In other words, users have no way of knowing whether they have exceeded their allotted consumption until after the fact, Rosales said, making it “impossible to react.”

“This is an issue that is still pending,” Rosales said, explaining that he would have liked the new rules to mandate same-day confirmations by Cenagas of gas volumes requested by users.

“Then you can lower your consumption a bit,” Rosales said. “You can correct something.”

But without this stipulation, the new rules lack the proverbial carrot for users, Rosales said, instead treating them “only with the stick.”

To mitigate this risk, he said, users may want to request slightly more gas than they expect to use, at least in the beginning, since penalties for under-consumption are less severe than those for over-consumption.

Users also must learn to recognize the variables published by Cenagas, namely line pack and pressure, that will impact them, Rosales said.

All users will need to have personnel dedicated to monitoring their consumption and identifying system conditions, “with capacity to react and to make intraday purchases when necessary,” Rosales said, adding that users may want to line up suppliers of complementary services such as park and loan (PAL) to mitigate these risks.

The new rules present an opportunity for firms that can provide these services, as well as those who can provide in-line metering technology.

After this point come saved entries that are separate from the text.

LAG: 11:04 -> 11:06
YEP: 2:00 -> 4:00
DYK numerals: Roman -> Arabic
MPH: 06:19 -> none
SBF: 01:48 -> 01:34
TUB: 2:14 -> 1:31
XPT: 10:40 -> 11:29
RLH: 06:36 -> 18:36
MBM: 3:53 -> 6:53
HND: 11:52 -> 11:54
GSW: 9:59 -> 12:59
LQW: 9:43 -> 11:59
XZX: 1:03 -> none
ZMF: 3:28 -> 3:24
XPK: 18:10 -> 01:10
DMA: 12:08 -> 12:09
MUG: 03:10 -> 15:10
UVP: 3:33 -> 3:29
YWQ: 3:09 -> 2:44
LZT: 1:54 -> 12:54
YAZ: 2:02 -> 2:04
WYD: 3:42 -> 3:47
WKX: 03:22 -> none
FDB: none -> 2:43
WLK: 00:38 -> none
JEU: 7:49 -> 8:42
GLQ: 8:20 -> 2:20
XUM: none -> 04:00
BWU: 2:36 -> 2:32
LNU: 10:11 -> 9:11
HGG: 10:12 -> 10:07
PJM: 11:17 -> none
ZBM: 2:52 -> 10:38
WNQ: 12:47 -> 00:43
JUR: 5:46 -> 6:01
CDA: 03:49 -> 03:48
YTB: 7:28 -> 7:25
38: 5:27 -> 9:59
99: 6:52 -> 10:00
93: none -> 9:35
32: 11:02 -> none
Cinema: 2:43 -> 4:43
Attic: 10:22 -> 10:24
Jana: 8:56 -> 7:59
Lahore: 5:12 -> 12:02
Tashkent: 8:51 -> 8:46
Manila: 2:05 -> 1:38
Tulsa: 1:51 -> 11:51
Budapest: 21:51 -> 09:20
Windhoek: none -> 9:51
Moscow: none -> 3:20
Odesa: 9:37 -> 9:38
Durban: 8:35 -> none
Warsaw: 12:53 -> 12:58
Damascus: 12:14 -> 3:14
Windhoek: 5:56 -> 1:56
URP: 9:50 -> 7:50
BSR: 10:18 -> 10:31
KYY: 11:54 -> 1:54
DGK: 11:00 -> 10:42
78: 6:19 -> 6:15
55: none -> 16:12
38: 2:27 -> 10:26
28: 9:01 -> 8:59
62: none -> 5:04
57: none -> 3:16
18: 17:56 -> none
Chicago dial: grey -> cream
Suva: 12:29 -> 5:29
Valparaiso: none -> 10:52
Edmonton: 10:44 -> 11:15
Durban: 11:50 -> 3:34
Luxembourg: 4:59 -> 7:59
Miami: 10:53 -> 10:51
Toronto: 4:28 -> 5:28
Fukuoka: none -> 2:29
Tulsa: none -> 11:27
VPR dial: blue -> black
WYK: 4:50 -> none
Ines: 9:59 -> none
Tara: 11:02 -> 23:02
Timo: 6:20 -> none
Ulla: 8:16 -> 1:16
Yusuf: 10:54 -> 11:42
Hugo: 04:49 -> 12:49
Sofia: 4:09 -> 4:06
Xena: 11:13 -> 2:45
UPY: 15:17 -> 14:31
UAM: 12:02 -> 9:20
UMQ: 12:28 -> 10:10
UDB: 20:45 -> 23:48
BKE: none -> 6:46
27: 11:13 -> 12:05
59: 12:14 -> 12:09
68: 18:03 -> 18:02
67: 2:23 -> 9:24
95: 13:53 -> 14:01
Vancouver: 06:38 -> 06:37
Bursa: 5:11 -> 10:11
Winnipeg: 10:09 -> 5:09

In the resolution approving the new rules, CRE mandated that Cenagas must guarantee by February 19, 2020, that all system users have access to meters in order to determine their injections and extractions in real time.

Rosales said that the new rules include steps in the right direction, such as incentivizing more meters, and a more accurate, precise, and transparent methodology for calculating and assigning the costs of LNG.

However, he said, authorities have yet to properly address the root causes of the chronic system imbalances, namely delayed midstream infrastructure projects and declining domestic gas production.